В руке у Мясоедова появляется маленький металлический термос. Он проворно откручивает крышку, зажимая термос между ног, передаёт её мне и наливает в неё благородного эликсира. Окружающий нас объём наполняется острым коньячным духом. Я долго смотрю на чёрную поверхность, затем отхлёбываю чуть-чуть.
— Ну, как? — спрашивает Мясоедов, который уже успел употребить из горлышка.
— Вы знаете, очень даже здорово. — И допиваю залпом.
— Ещё?
— Извольте.
Мы пропускаем по второй. Потом молча жуём бутерброды с ветчиной и сыром. Потом ещё по одной, и опять закусываем бутербродами. Я медленно согреваюсь, и мне хочется поговорить. Не просто прервать чавканье связной речью, а поговорить, но Мясоедов опережает меня:
— Вы уж извините, Алексей, что я вас так долго пытал, перед тем как войти сюда. Я заметил, вы обиделись, просто я должен был убедиться, что всё в порядке.
— Нет, я не обиделся, — отвечаю я, — дело в том, что меня сегодня уже заподозрили в страхе, поэтому ваши вопросы меня, так сказать, немного вывели из равновесия.
— Кто заподозрил?
Я транслирую ему мой утренний диалог с комендантшей. Глаза Мясоедова при этом здорово расширяются, из-за чего его лицо приобретает глуповатый вид. Если это проявление интереса к моим словам, то уж больно странное.
— А что, подозрения старой леди были безосновательны? — спрашивает он.
— Честно говоря, не совсем…
Мясоедов улыбается, и лицо его становится совершенно нормальным.
— Я где-то читал, что боязнь темноты — самый древний человеческий страх, и избавиться от него в полной мере нельзя, — говорит он, — так что тут нечего стесняться.
— А вы чего-нибудь боитесь?
— У меня только один страх, но он очень серьёзный. Я боюсь пережить то, что мне пришлось пережить. Лучше уж сразу насмерть. Я имею в виду аварию.
— Вы потерпели аварию на самолёте?
Мясоедов снова удивлённо расширяет глаза.
— Кто вам сказал про самолёт? Я на машине разбился.
— Но я думал…
— Да, я понимаю.
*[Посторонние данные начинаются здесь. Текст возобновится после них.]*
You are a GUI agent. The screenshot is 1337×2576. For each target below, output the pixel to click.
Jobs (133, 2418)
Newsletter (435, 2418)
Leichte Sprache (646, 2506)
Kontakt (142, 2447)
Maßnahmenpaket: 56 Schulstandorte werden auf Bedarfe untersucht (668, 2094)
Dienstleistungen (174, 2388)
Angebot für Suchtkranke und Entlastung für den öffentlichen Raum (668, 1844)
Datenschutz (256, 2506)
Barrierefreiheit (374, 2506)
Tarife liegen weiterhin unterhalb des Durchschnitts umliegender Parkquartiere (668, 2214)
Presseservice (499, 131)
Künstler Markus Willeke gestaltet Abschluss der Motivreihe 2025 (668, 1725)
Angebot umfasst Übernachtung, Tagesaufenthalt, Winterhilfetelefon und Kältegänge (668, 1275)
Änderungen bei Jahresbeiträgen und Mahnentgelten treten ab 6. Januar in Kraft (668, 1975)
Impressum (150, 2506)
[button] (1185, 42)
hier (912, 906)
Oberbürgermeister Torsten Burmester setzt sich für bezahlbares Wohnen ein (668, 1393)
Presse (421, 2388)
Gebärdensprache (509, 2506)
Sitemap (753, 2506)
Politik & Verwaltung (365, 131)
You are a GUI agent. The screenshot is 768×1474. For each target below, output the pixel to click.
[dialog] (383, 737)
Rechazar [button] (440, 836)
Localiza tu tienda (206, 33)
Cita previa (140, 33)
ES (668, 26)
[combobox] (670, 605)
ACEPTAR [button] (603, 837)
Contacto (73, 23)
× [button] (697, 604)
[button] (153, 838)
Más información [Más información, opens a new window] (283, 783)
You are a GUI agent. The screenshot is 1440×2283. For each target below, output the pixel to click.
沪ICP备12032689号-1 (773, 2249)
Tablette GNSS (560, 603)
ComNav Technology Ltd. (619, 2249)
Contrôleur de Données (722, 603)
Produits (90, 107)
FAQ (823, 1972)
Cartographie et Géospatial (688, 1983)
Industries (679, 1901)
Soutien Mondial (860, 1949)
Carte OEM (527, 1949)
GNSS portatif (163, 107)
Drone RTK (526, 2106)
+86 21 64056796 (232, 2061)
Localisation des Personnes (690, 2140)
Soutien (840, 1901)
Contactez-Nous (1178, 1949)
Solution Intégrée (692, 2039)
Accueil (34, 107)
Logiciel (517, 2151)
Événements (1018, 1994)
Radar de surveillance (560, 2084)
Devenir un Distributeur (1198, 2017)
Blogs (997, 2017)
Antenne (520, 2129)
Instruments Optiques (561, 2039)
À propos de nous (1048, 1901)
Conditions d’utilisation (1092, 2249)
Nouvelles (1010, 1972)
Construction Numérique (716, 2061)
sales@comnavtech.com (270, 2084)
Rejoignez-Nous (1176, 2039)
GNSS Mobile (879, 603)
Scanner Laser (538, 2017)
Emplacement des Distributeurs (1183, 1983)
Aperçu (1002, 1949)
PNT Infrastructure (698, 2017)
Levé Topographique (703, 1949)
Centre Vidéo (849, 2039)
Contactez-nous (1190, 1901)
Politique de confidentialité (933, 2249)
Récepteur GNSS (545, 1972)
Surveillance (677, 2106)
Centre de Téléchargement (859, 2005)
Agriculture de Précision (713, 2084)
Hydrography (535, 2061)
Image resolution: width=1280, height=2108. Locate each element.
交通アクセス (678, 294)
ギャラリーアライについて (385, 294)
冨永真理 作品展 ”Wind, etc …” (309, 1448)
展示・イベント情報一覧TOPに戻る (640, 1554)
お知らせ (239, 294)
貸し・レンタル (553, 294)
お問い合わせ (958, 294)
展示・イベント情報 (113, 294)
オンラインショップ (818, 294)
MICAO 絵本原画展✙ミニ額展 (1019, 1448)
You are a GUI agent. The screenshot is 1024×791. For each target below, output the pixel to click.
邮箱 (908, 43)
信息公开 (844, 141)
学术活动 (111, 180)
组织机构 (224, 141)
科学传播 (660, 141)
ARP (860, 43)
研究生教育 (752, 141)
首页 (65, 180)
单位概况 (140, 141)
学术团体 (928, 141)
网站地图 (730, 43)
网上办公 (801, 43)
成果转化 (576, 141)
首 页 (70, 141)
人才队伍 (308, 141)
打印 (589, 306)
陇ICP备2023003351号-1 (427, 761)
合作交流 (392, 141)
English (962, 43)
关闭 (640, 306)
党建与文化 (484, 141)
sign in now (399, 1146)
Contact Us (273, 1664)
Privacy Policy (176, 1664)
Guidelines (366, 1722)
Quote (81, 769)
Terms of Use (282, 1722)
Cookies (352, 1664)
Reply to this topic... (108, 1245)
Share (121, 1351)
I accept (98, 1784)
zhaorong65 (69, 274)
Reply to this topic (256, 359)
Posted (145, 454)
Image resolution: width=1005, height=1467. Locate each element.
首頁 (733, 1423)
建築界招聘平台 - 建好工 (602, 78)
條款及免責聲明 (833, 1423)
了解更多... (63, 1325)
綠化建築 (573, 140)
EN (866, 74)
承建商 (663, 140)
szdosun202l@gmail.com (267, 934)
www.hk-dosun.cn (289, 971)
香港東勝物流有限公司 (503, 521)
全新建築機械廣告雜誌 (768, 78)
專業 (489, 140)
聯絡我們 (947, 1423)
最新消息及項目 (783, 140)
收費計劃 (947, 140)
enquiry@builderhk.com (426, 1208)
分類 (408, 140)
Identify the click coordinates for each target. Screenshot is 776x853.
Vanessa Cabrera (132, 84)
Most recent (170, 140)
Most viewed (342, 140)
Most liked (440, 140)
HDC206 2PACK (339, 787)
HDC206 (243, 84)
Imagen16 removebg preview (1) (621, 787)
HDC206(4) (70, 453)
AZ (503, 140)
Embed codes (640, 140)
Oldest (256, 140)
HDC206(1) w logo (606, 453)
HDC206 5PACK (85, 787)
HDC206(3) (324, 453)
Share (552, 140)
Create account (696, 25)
Все знают, что я лётчик и что воевал. — Он шумно со свистом вдыхает. — Но за всю Чечню у меня не было ни одной, даже пустяковой царапины. Сто сорок боевых вылетов, черти сколько пробоин, две грубые посадки… А после — на тебе… В меня, вернее, в нас врезался один, пьяный на «Мазде». Я ничего сделать не смог, после удара машина была уже неуправляема, и нас вынесло на встречную. Жена… моя жена Светлана так и не оправилась от травмы, а я, — он поднимает свой протез в пионерском салюте, — вот.
Ознакомительная версия.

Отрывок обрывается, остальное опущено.